Lent is over. I am still working on giving up worry.
Easter weekend was beautiful and good.
I’ve been thinking about work. Lately, I’ve been substitute teaching, and doing just a little writing. I had hoped it would be more writing, but I haven’t gotten there yet. Last week, I began working at a local preschool part time.
It’s been almost a year since I lost the job I held for 7.5 years doing community mental health care for a non-profit organization.
I’m thinking it’s time to start writing about the work I did.
I’m thinking it’s time I start writing more in general.
Today I was subbing in a 5th grade ELA (English Language Arts) class and the students were working on writing stories. As they looked over their rough drafts and flipped through dictionaries, I thought about how I used to write.

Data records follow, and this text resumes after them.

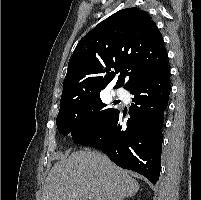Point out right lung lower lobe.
I'll list each match as a JSON object with an SVG mask.
<instances>
[{
	"label": "right lung lower lobe",
	"mask_w": 201,
	"mask_h": 200,
	"mask_svg": "<svg viewBox=\"0 0 201 200\" xmlns=\"http://www.w3.org/2000/svg\"><path fill=\"white\" fill-rule=\"evenodd\" d=\"M169 76L168 68L130 90L134 98L126 128H122V114L117 110L100 129L74 143L101 149L118 166L156 184L161 170V128L171 90Z\"/></svg>",
	"instance_id": "obj_1"
}]
</instances>
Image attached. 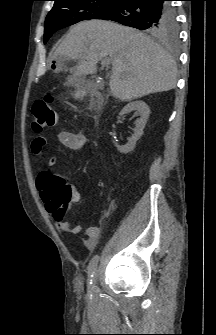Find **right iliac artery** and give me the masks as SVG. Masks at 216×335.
I'll use <instances>...</instances> for the list:
<instances>
[{
  "label": "right iliac artery",
  "mask_w": 216,
  "mask_h": 335,
  "mask_svg": "<svg viewBox=\"0 0 216 335\" xmlns=\"http://www.w3.org/2000/svg\"><path fill=\"white\" fill-rule=\"evenodd\" d=\"M99 261V256L95 255L93 256V258L91 259L89 265H88V289H89V297H92V291L94 289L93 286V276H94V270L97 266V263Z\"/></svg>",
  "instance_id": "right-iliac-artery-1"
}]
</instances>
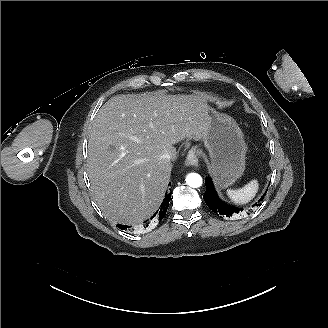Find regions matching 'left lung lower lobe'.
<instances>
[{
  "label": "left lung lower lobe",
  "instance_id": "1",
  "mask_svg": "<svg viewBox=\"0 0 328 328\" xmlns=\"http://www.w3.org/2000/svg\"><path fill=\"white\" fill-rule=\"evenodd\" d=\"M205 184H206V192L204 193L203 196L204 201L206 202L207 206L217 215H222L224 217L225 216L231 217L232 215L241 213L243 211L242 209L224 203L218 198L210 177L205 179ZM264 196L265 195L261 197L260 201L264 198ZM255 205H253L252 207H254Z\"/></svg>",
  "mask_w": 328,
  "mask_h": 328
}]
</instances>
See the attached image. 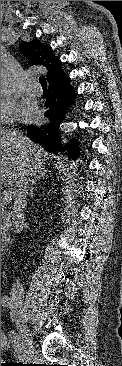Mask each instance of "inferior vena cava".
<instances>
[{
	"label": "inferior vena cava",
	"mask_w": 122,
	"mask_h": 366,
	"mask_svg": "<svg viewBox=\"0 0 122 366\" xmlns=\"http://www.w3.org/2000/svg\"><path fill=\"white\" fill-rule=\"evenodd\" d=\"M29 174H23L16 182L13 196L15 198L12 209V223L16 229L22 228L25 221L24 210L27 205ZM12 297L22 299L24 296L23 287L20 283L14 284L11 289Z\"/></svg>",
	"instance_id": "602c4592"
}]
</instances>
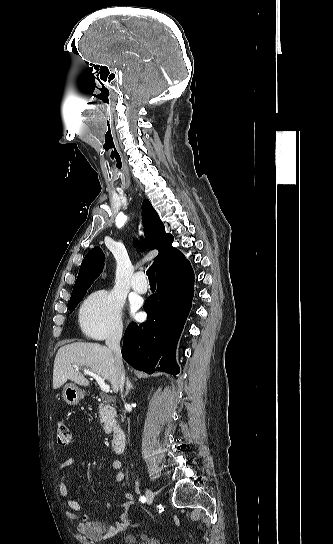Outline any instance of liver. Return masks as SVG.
<instances>
[{
    "label": "liver",
    "mask_w": 333,
    "mask_h": 544,
    "mask_svg": "<svg viewBox=\"0 0 333 544\" xmlns=\"http://www.w3.org/2000/svg\"><path fill=\"white\" fill-rule=\"evenodd\" d=\"M86 366L92 372L111 383L112 389L118 393V375L114 354L110 348L98 343L76 342L62 346L54 360L53 388L58 389L67 380L88 386L89 381L73 367Z\"/></svg>",
    "instance_id": "obj_1"
}]
</instances>
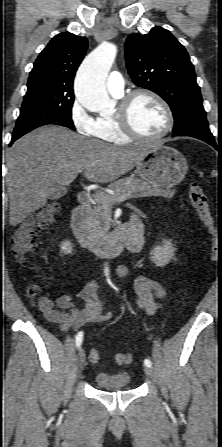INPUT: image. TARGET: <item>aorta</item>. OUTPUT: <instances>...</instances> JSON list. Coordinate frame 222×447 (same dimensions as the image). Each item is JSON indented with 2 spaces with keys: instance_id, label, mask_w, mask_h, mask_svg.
Here are the masks:
<instances>
[{
  "instance_id": "1",
  "label": "aorta",
  "mask_w": 222,
  "mask_h": 447,
  "mask_svg": "<svg viewBox=\"0 0 222 447\" xmlns=\"http://www.w3.org/2000/svg\"><path fill=\"white\" fill-rule=\"evenodd\" d=\"M117 47L109 42L101 43L82 62L75 80L77 101L91 112L110 110L105 79L115 60Z\"/></svg>"
}]
</instances>
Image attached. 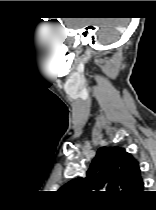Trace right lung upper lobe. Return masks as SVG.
Wrapping results in <instances>:
<instances>
[{"instance_id":"right-lung-upper-lobe-1","label":"right lung upper lobe","mask_w":156,"mask_h":210,"mask_svg":"<svg viewBox=\"0 0 156 210\" xmlns=\"http://www.w3.org/2000/svg\"><path fill=\"white\" fill-rule=\"evenodd\" d=\"M144 187L138 162L122 147H101L84 178L79 177L61 189L84 194H108L132 200ZM105 191V192H100Z\"/></svg>"}]
</instances>
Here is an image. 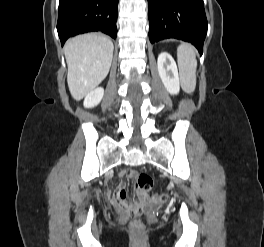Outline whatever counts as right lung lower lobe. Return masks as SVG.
<instances>
[{
	"label": "right lung lower lobe",
	"instance_id": "1",
	"mask_svg": "<svg viewBox=\"0 0 264 247\" xmlns=\"http://www.w3.org/2000/svg\"><path fill=\"white\" fill-rule=\"evenodd\" d=\"M118 0H59L57 31L62 45L72 36L101 31L116 38Z\"/></svg>",
	"mask_w": 264,
	"mask_h": 247
}]
</instances>
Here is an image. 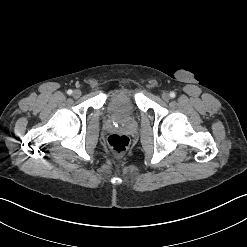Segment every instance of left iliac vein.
Returning a JSON list of instances; mask_svg holds the SVG:
<instances>
[{"label":"left iliac vein","mask_w":247,"mask_h":247,"mask_svg":"<svg viewBox=\"0 0 247 247\" xmlns=\"http://www.w3.org/2000/svg\"><path fill=\"white\" fill-rule=\"evenodd\" d=\"M162 99L164 100V101H169L170 100V95H169V93H167V92H164L163 94H162Z\"/></svg>","instance_id":"left-iliac-vein-1"}]
</instances>
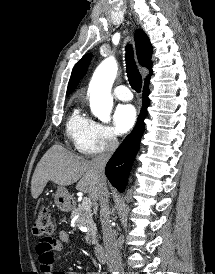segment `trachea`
Returning <instances> with one entry per match:
<instances>
[{"label":"trachea","mask_w":215,"mask_h":274,"mask_svg":"<svg viewBox=\"0 0 215 274\" xmlns=\"http://www.w3.org/2000/svg\"><path fill=\"white\" fill-rule=\"evenodd\" d=\"M126 67H127V77L131 87L140 92L142 88V77L137 69L134 61V53L131 45L126 46Z\"/></svg>","instance_id":"3493384b"}]
</instances>
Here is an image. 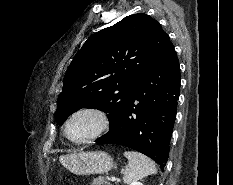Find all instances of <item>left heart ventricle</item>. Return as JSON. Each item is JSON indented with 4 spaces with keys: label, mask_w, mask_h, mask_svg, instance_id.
I'll return each instance as SVG.
<instances>
[{
    "label": "left heart ventricle",
    "mask_w": 233,
    "mask_h": 185,
    "mask_svg": "<svg viewBox=\"0 0 233 185\" xmlns=\"http://www.w3.org/2000/svg\"><path fill=\"white\" fill-rule=\"evenodd\" d=\"M99 126V119L93 114H80L73 118L69 126V135L75 140H81L92 135Z\"/></svg>",
    "instance_id": "b2bd125f"
}]
</instances>
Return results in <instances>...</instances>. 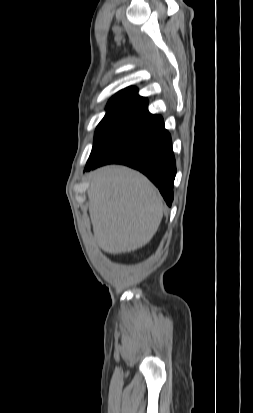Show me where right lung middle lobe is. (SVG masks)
I'll list each match as a JSON object with an SVG mask.
<instances>
[{"instance_id": "1", "label": "right lung middle lobe", "mask_w": 253, "mask_h": 413, "mask_svg": "<svg viewBox=\"0 0 253 413\" xmlns=\"http://www.w3.org/2000/svg\"><path fill=\"white\" fill-rule=\"evenodd\" d=\"M162 122V118L134 112H107L97 126L93 149L85 169L96 165L120 148L150 133Z\"/></svg>"}]
</instances>
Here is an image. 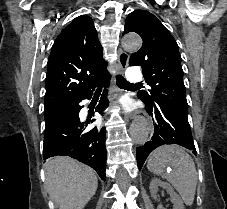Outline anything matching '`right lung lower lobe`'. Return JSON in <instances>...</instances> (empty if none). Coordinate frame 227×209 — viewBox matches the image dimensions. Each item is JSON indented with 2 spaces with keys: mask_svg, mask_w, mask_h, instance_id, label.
<instances>
[{
  "mask_svg": "<svg viewBox=\"0 0 227 209\" xmlns=\"http://www.w3.org/2000/svg\"><path fill=\"white\" fill-rule=\"evenodd\" d=\"M110 75L99 80L86 94L70 101L66 110L58 116L52 124L45 127L43 158L53 156H70L97 171L102 180L106 179V147L105 128L93 127L86 129L88 122H81L79 103L90 99L95 87L108 84ZM108 106L106 98L102 97L95 111L102 113ZM95 120H92L93 122Z\"/></svg>",
  "mask_w": 227,
  "mask_h": 209,
  "instance_id": "1",
  "label": "right lung lower lobe"
}]
</instances>
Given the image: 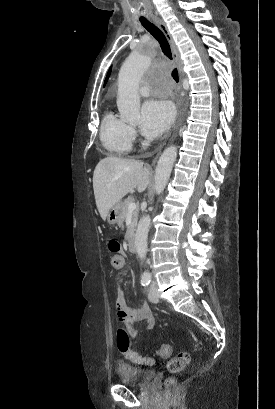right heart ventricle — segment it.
Instances as JSON below:
<instances>
[{"instance_id": "1", "label": "right heart ventricle", "mask_w": 275, "mask_h": 409, "mask_svg": "<svg viewBox=\"0 0 275 409\" xmlns=\"http://www.w3.org/2000/svg\"><path fill=\"white\" fill-rule=\"evenodd\" d=\"M100 141L110 155L115 157L127 155L133 143L131 127L112 112H108L101 122Z\"/></svg>"}]
</instances>
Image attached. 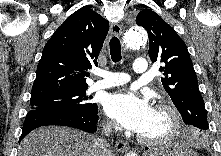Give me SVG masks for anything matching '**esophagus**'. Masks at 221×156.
<instances>
[{"label":"esophagus","mask_w":221,"mask_h":156,"mask_svg":"<svg viewBox=\"0 0 221 156\" xmlns=\"http://www.w3.org/2000/svg\"><path fill=\"white\" fill-rule=\"evenodd\" d=\"M110 31L114 36H120L122 34V27L118 23H112L110 25ZM116 149L120 153H124L129 150L128 143L123 140L116 141Z\"/></svg>","instance_id":"esophagus-1"}]
</instances>
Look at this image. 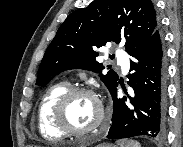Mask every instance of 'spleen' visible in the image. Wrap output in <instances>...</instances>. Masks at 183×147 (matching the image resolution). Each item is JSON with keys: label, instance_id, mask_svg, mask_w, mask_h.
Returning <instances> with one entry per match:
<instances>
[{"label": "spleen", "instance_id": "3e777b00", "mask_svg": "<svg viewBox=\"0 0 183 147\" xmlns=\"http://www.w3.org/2000/svg\"><path fill=\"white\" fill-rule=\"evenodd\" d=\"M119 147H141L140 143L134 140H120L117 141Z\"/></svg>", "mask_w": 183, "mask_h": 147}]
</instances>
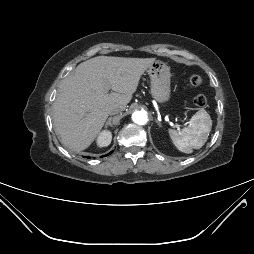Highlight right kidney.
<instances>
[{
	"label": "right kidney",
	"mask_w": 254,
	"mask_h": 254,
	"mask_svg": "<svg viewBox=\"0 0 254 254\" xmlns=\"http://www.w3.org/2000/svg\"><path fill=\"white\" fill-rule=\"evenodd\" d=\"M112 140V133L110 131L104 130L100 133L97 138V145L99 147H107Z\"/></svg>",
	"instance_id": "right-kidney-1"
}]
</instances>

I thought about one story in particular. I’m not exactly sure what the assignment was, but I remember I wrote about the 1886 earthquake in Charleston, SC. I remember going to my grandmother’s house to painstakingly type it out on the computer in the room she and my grandfather had above their garage. I remember researching the event. I remember detailing the colors of the houses on Rainbow Row. I remember adding a trellis with flowered vines. I remember loving my story. I remember how impressed my grandmother was with my writing. I remember how much I loved it. I loved dreaming it up, writing it, typing it, making sure it was just right, reading it, letting others read it.
When I reflect on that assignment, I remember how pure the process was for me. Given the assignment, I knew what I wanted to write, so I wrote it and I wrote it in the best way I knew how and I was proud of it and that was good enough. Even if no one else liked it, I would have loved it.
Maybe there is too much noise in my writing attempts now. Maybe there is too much noise in my life.
I love the plethora of opportunities I have now for gathering information. Curious and inquisitive by nature, I like information. I like gathering data and using it to make my next move. So that’s where the trouble comes. With so much data available, constantly, I think I’ve become paralyzed, waiting to make my next move when I have gathered all the data. But there is no way to gather all the available data. The data is endless. Even the work to filter it is endless. It’s a never ending stream of information. Instead of quenching my thirst for deep knowledge of people and the world around me, I am instead being flooded with billions of little drops of information, all at once.
There is no drinking it in. There is no rest from it. With so much of it, it’s hard to tell if any of it even matters at all.
I guess I have to make peace with the knowledge that information is everywhere and I’ll never have it all. Maybe there are just sweet spots in the midst of the deluge. Maybe I have to make peace with a few awkward posts here and there, as I move from one sweet spot to the next.